WORK INSTRUCTIONS :: The full set of lines below has to be duplicated exactly, with no picture kept.
(Beginning of MATERIAL PROVIDED)
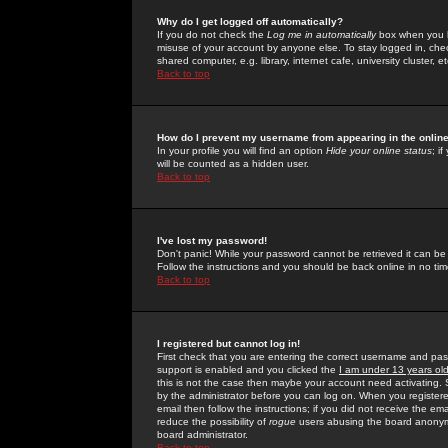
Why do I get logged off automatically?
If you do not check the
Log me in automatically
box when you lo
misuse of your account by anyone else. To stay logged in, che
shared computer, e.g. library, internet cafe, university cluster, et
Back to top
How do I prevent my username from appearing in the online
In your profile you will find an option
Hide your online status
; i
will be counted as a hidden user.
Back to top
I've lost my password!
Don't panic! While your password cannot be retrieved it can be 
Follow the instructions and you should be back online in no tim
Back to top
I registered but cannot log in!
First check that you are entering the correct username and p
support is enabled and you clicked the
I am under 13 years ol
this is not the case then maybe your account need activating. So
by the administrator before you can log on. When you registere
email then follow the instructions; if you did not receive the em
reduce the possibility of
rogue
users abusing the board anonymou
board administrator.
Back to top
(End of MATERIAL PROVIDED)
EXERCISE SOLUTION ::
Why do I get logged off automatically?
If you do not check the
Log me in automatically
box when you lo
misuse of your account by anyone else. To stay logged in, che
shared computer, e.g. library, internet cafe, university cluster, et
Back to top
How do I prevent my username from appearing in the online
In your profile you will find an option
Hide your online status
; i
will be counted as a hidden user.
Back to top
I've lost my password!
Don't panic! While your password cannot be retrieved it can be 
Follow the instructions and you should be back online in no tim
Back to top
I registered but cannot log in!
First check that you are entering the correct username and p
support is enabled and you clicked the
I am under 13 years ol
this is not the case then maybe your account need activating. So
by the administrator before you can log on. When you registere
email then follow the instructions; if you did not receive the em
reduce the possibility of
rogue
users abusing the board anonymou
board administrator.
Back to top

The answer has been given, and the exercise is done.